The trouble with lightning weekend visits is that there really isn’t much time for anything. This is a shame when the place is one you’ve never visited before and will probably not have the opportunity to visit again. It is a double shame when the place is peopled by kindred spirits and is as historically interesting and as dramatically beautiful as Edinburgh.
Edinburgh city is small, featured by imposing stone buildings, glimpses of distant steep green hills with jutting rocks, expansive green parks with spreading trees, ancient ruins, spectacular monuments and castles.
Edinburgh is hilly, with labyrinths of lanes and passages with worn stone steps.

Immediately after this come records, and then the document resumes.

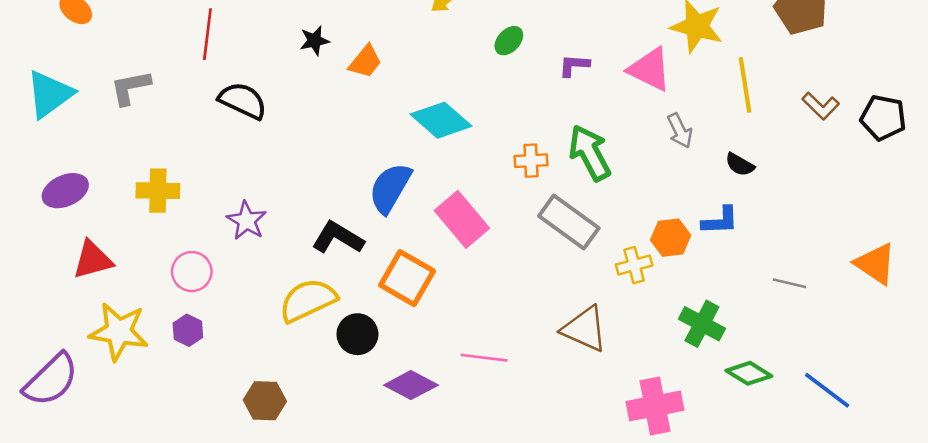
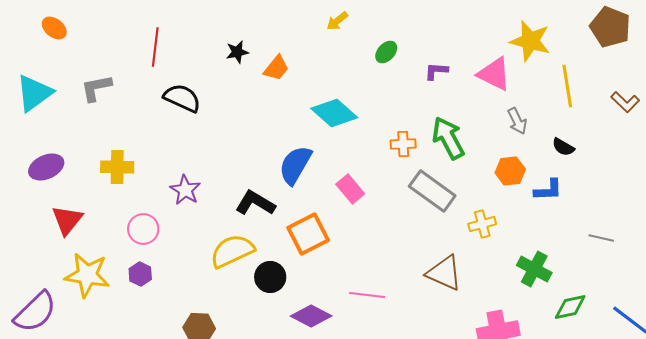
pink rectangle: (462, 219) -> (350, 189), size x0.7
orange hexagon: (671, 238) -> (510, 171), moved
red triangle: (93, 260) -> (67, 220), turned -36
orange square: (407, 278) -> (308, 234), turned 33
green diamond: (749, 373) -> (570, 307), turned -44

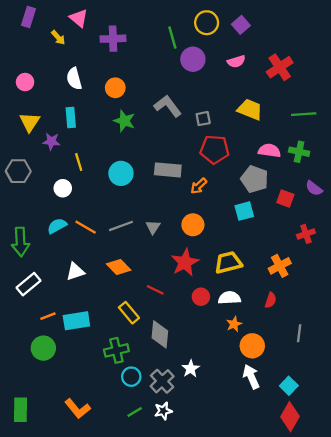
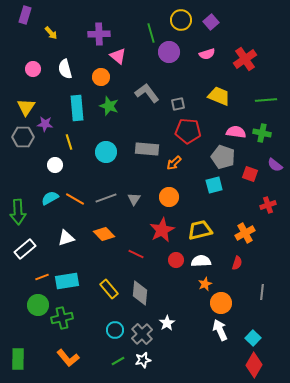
pink triangle: (79, 18) -> (118, 56), moved
pink circle: (25, 82) -> (33, 69), moved
cyan rectangle: (71, 117) -> (77, 108), moved, size x1.4
gray hexagon: (18, 171) -> (23, 137), moved
yellow rectangle: (129, 313) -> (109, 289), moved
green cross: (116, 350) -> (62, 318), moved

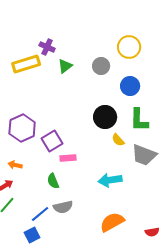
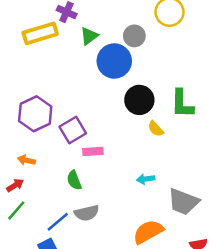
blue circle: (130, 86) -> (114, 61), moved, size x1.4
gray trapezoid: (144, 155) -> (183, 202), moved
cyan arrow: (110, 180) -> (146, 179), size x0.6

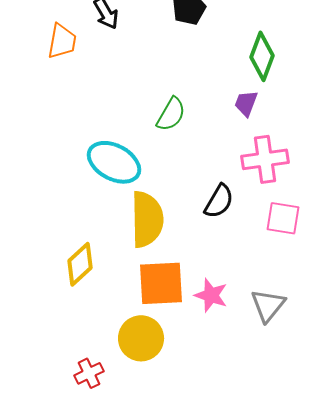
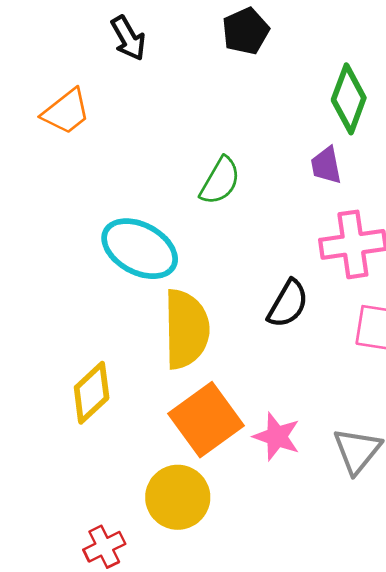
orange trapezoid: (62, 41) -> (66, 112), moved, turned 42
purple trapezoid: (246, 103) -> (326, 165), turned -32
orange square: (161, 283) -> (206, 420), turned -33

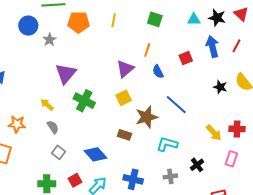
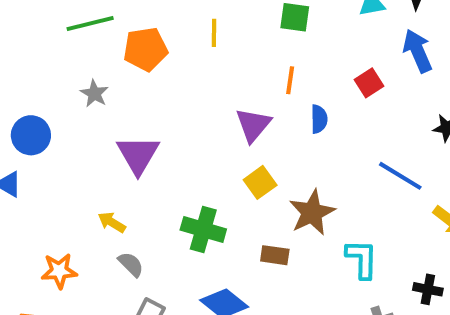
blue circle: (28, 26) -> (31, 135), moved
blue semicircle: (158, 72) -> (319, 119), turned -144
green cross: (84, 101) -> (203, 230), moved
blue line: (176, 105) -> (400, 176), moved
cyan L-shape: (167, 144) -> (362, 259), turned 85
black cross: (197, 165) -> (428, 289), turned -32

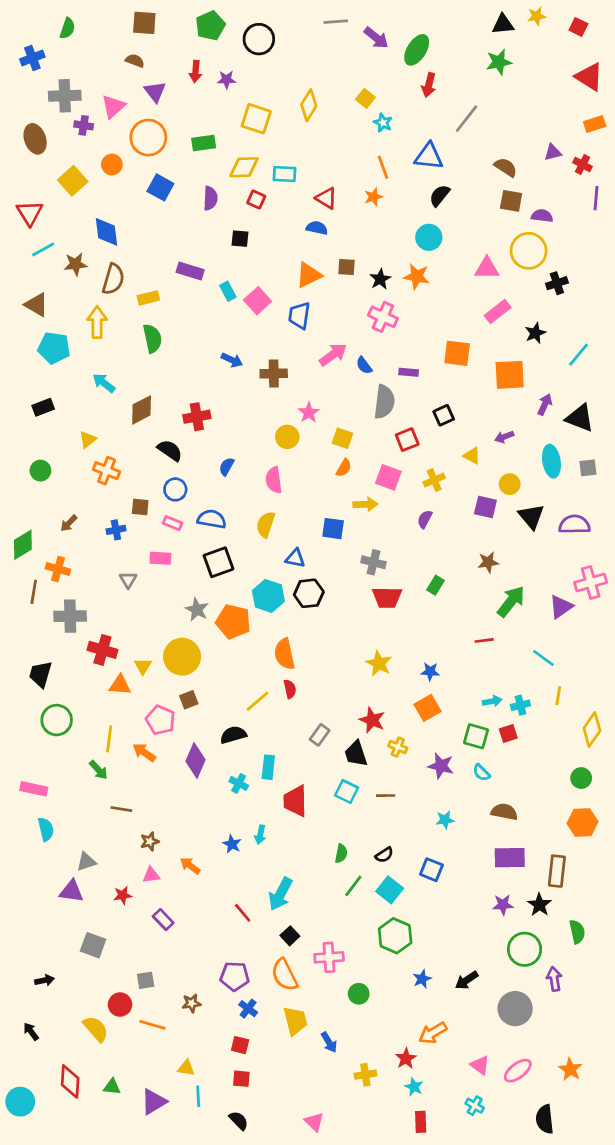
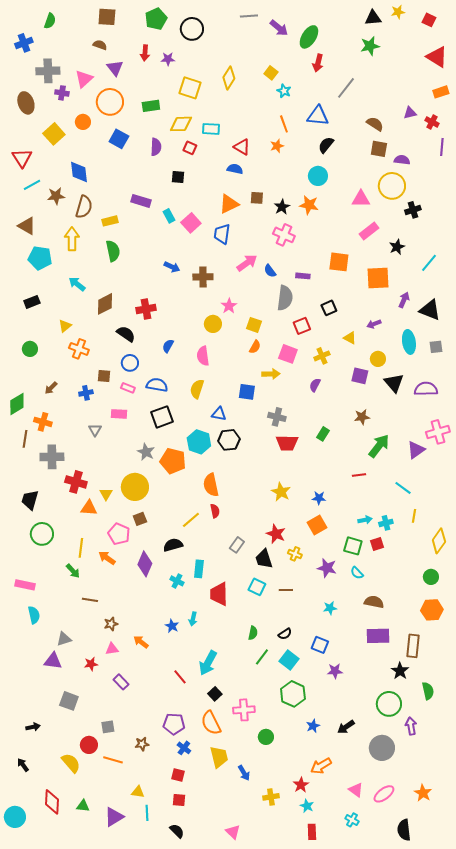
purple star: (503, 905) -> (335, 671), moved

The best and the best way to explore it is on foot
We took the touristic walk up the Royal Mile from Holyrood Palace at one end, to Edinburgh Castle at the other, missing one extraordinary Edinburgh opportunity after another as we went.
There wasn’t time to see the weaving exhibition at the Tartan Mill and a run round two of its four floors threw up a dozen or more fabulous knitted and woven wonders that we couldn’t possibly carry in our limited luggage. Over at the road at the Whiskey House, we just missed the tasting tour. We didn’t have time for the tour of Edinburgh Castle and missed the famous Tatoo by a month.
We did our best to re-cap at least one lost experience and ducked into a bar half-way down the hill to sample some real Scottish Whiskey. Highland Park was the recommendation of the Texan Barmaid and a very good recommendation it was too.
With a wee bit of fire in our bellies we wound off down the hill, passing a statue of Greyfrairs Bobby and a bar of the same name, through the Grassmarket and Fountainhead and finally to hallowed Rugby Ground at Murrayfield.